Bounding box prediction data
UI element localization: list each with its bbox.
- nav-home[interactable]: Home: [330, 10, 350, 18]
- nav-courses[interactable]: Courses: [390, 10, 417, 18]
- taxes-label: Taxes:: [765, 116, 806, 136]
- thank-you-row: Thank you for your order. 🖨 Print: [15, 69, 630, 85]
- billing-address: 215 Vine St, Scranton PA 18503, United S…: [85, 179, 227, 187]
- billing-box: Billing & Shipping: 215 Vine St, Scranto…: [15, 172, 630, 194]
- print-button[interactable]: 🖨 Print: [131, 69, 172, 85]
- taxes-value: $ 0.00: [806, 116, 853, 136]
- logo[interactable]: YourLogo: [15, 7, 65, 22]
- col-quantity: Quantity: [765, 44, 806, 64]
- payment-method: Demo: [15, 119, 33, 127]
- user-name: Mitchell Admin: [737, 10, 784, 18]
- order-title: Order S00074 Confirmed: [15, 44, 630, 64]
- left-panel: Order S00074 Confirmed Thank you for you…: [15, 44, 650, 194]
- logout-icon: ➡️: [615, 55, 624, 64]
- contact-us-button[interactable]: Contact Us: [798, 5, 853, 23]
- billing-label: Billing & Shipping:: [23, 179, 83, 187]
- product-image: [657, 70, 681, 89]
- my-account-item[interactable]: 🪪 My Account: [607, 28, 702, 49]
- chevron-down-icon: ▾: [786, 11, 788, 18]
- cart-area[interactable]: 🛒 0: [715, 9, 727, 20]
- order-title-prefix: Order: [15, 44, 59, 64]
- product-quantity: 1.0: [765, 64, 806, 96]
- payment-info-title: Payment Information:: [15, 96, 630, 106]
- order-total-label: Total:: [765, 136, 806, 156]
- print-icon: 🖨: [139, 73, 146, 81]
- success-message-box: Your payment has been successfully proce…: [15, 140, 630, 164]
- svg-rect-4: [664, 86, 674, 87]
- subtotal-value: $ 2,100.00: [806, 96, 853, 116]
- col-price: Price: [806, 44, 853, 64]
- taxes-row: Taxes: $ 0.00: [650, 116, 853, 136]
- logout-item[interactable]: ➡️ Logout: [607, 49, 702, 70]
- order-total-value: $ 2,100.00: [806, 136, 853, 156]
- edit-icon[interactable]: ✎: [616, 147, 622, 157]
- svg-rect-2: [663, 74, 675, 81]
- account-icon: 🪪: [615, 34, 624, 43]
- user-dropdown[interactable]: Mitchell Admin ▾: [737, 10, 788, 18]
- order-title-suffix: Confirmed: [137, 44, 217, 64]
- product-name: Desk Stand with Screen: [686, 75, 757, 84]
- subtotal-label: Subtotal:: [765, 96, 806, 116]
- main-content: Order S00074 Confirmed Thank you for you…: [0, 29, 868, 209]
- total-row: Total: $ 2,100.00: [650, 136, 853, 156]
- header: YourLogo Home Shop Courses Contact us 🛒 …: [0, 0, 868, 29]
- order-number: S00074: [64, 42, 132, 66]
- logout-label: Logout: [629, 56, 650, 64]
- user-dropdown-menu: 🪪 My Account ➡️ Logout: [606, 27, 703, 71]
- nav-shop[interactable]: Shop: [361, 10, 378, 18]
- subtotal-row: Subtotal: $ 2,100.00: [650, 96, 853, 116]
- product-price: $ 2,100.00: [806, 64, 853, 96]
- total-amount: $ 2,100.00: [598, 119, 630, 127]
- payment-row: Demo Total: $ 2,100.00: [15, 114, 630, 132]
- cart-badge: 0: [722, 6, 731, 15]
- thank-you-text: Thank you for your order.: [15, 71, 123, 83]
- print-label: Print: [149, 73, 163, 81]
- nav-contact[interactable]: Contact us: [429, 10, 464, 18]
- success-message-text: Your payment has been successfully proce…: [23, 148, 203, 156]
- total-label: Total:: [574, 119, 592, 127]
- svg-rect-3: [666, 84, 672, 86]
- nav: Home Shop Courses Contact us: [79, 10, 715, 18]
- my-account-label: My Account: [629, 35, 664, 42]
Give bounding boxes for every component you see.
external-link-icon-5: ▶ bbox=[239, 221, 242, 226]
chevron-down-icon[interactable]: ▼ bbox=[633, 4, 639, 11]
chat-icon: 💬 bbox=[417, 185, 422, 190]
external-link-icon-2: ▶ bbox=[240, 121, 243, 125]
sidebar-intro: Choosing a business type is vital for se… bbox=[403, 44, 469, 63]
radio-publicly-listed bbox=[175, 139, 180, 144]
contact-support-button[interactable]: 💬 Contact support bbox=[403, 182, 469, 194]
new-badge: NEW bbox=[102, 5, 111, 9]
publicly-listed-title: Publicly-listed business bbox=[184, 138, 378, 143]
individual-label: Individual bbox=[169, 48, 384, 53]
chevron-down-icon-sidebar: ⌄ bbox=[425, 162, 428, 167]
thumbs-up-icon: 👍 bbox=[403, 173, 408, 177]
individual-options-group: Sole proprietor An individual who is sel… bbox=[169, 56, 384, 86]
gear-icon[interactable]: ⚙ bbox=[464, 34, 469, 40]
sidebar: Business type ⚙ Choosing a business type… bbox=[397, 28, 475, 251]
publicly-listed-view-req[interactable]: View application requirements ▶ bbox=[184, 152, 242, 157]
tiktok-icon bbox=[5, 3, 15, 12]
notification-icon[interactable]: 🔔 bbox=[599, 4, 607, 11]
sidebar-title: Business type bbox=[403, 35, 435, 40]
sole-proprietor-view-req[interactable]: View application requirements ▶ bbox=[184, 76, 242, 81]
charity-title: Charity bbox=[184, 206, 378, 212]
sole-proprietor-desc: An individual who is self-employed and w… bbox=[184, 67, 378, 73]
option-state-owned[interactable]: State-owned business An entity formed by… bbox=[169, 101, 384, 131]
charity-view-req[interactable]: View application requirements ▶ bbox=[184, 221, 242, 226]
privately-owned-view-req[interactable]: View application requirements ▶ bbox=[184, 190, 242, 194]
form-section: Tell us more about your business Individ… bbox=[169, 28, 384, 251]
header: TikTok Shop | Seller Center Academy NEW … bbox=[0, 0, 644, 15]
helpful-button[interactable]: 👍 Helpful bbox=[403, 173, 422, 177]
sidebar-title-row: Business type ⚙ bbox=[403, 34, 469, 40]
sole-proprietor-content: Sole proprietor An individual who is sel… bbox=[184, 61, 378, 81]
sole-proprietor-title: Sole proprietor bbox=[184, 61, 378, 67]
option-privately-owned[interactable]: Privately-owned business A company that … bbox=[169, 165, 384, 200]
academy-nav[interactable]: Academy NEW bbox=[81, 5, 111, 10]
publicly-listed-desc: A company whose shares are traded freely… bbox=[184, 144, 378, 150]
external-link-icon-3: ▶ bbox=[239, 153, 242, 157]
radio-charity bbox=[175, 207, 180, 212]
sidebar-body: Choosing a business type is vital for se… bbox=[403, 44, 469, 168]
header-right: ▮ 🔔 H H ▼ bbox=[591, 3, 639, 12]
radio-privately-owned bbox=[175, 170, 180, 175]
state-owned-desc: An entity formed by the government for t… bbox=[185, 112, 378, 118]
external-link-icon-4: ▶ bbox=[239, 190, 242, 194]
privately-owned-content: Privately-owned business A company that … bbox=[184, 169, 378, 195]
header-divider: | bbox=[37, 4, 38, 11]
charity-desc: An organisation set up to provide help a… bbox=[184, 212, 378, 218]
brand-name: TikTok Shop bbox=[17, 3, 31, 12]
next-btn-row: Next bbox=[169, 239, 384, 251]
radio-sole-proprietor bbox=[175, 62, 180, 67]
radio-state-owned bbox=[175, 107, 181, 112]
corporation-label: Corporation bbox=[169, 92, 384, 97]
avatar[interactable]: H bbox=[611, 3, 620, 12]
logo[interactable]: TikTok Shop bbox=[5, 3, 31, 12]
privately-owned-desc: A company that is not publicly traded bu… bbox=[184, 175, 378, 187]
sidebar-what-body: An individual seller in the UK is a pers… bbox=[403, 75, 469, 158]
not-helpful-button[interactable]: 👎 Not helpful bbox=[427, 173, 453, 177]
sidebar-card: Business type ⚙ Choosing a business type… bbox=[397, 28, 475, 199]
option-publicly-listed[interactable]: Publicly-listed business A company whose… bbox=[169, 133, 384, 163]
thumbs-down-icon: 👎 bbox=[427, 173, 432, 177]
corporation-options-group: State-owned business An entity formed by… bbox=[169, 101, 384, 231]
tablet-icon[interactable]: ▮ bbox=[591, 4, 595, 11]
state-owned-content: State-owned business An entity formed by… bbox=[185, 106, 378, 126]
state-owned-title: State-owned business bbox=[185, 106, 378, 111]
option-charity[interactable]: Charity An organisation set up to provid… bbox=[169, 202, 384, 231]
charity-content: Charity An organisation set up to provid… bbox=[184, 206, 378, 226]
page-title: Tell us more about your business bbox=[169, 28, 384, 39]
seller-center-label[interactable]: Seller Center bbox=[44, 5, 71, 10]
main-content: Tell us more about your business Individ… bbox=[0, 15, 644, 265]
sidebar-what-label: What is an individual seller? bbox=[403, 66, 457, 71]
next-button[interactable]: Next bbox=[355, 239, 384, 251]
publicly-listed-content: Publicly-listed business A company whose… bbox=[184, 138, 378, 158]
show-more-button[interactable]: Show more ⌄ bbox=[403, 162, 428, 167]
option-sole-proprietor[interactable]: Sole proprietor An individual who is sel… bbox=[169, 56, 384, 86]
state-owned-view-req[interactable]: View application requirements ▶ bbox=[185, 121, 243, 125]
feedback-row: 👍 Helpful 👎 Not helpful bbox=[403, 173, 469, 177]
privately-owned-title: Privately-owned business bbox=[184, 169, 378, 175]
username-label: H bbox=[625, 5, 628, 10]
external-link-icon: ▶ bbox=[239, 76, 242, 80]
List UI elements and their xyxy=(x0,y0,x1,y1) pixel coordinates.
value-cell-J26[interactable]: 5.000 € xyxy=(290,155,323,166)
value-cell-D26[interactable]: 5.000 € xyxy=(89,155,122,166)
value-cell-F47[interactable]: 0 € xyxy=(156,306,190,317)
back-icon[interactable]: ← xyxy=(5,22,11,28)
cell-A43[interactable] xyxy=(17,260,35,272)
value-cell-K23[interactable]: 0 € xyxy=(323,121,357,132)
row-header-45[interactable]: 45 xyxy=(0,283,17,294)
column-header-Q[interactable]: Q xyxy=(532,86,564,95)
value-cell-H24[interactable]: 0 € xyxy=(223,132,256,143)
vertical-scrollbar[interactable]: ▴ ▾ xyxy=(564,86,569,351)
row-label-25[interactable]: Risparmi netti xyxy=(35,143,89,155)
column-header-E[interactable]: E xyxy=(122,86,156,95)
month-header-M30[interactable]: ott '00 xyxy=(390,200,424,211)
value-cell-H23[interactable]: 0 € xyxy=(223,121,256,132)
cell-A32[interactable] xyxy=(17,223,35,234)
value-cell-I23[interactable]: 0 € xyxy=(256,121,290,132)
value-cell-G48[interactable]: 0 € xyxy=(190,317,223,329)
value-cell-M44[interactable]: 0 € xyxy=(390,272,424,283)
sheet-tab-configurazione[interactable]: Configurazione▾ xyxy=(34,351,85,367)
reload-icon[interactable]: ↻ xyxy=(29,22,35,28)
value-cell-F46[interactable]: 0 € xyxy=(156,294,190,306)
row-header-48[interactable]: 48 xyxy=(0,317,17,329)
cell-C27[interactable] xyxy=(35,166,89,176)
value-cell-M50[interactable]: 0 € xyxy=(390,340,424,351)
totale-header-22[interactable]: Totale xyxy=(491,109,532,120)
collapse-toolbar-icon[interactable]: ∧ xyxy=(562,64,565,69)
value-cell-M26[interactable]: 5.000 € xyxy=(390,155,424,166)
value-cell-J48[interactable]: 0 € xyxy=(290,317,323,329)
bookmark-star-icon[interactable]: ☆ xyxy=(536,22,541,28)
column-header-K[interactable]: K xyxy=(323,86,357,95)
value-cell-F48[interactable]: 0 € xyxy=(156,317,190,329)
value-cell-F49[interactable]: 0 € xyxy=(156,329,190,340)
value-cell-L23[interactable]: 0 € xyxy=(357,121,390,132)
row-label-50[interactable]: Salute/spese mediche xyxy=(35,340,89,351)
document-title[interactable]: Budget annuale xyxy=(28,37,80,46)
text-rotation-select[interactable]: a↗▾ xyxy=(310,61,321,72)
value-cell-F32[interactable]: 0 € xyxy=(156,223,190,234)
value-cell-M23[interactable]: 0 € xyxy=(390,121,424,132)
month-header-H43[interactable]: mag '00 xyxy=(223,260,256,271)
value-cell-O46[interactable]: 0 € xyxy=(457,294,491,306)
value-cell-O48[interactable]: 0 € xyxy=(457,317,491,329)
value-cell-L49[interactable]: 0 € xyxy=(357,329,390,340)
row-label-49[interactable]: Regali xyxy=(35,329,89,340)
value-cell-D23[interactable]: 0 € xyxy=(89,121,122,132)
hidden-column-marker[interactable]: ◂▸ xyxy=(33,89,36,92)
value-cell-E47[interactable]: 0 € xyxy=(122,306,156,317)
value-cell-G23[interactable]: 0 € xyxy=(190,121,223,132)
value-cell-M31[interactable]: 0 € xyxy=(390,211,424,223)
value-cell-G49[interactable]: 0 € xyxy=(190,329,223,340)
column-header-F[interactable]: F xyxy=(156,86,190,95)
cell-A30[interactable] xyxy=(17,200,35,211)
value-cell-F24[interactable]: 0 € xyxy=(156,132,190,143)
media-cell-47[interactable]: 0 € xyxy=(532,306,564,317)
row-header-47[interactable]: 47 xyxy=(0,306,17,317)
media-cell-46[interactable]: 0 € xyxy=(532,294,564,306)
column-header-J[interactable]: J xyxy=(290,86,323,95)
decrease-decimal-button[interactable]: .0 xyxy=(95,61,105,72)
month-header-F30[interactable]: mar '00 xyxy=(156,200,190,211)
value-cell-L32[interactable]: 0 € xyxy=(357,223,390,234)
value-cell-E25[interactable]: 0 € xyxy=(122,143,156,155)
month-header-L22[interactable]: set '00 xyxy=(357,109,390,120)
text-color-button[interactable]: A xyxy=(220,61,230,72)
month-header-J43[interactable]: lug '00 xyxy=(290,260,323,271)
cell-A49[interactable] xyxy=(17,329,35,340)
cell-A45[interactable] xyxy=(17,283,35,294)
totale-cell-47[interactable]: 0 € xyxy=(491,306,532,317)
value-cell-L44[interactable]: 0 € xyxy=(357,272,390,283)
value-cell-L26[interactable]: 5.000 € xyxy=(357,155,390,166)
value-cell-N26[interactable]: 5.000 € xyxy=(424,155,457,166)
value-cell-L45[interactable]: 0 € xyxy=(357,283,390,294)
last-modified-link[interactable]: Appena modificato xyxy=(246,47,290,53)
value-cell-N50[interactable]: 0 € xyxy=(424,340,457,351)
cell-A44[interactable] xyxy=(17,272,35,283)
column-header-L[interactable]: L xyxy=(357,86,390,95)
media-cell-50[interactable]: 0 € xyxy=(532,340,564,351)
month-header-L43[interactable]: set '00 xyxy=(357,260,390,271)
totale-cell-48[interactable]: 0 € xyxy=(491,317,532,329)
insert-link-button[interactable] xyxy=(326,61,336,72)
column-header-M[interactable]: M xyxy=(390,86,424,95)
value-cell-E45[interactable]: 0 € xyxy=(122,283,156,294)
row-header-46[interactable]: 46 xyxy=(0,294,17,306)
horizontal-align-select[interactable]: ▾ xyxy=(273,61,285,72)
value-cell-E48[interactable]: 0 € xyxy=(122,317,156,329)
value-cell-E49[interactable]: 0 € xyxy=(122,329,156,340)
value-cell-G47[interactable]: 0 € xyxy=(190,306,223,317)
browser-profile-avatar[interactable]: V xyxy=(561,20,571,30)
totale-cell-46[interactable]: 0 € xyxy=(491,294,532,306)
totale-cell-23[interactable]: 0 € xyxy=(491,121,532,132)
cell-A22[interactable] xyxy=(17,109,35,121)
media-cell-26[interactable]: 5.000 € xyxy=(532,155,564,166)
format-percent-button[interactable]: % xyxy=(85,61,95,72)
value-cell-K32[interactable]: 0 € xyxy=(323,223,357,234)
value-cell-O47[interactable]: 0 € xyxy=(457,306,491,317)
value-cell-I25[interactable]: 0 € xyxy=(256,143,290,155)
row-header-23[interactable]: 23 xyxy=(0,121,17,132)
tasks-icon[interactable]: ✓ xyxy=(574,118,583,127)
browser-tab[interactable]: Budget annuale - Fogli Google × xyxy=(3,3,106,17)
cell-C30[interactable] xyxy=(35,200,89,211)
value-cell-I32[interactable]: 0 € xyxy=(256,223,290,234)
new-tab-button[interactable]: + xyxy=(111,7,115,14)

# EXERCISE DIRECTIONS
The result is a copy of every line above where the word "media" shows up.

# RESULT
media-cell-47[interactable]: 0 € xyxy=(532,306,564,317)
media-cell-46[interactable]: 0 € xyxy=(532,294,564,306)
media-cell-50[interactable]: 0 € xyxy=(532,340,564,351)
media-cell-26[interactable]: 5.000 € xyxy=(532,155,564,166)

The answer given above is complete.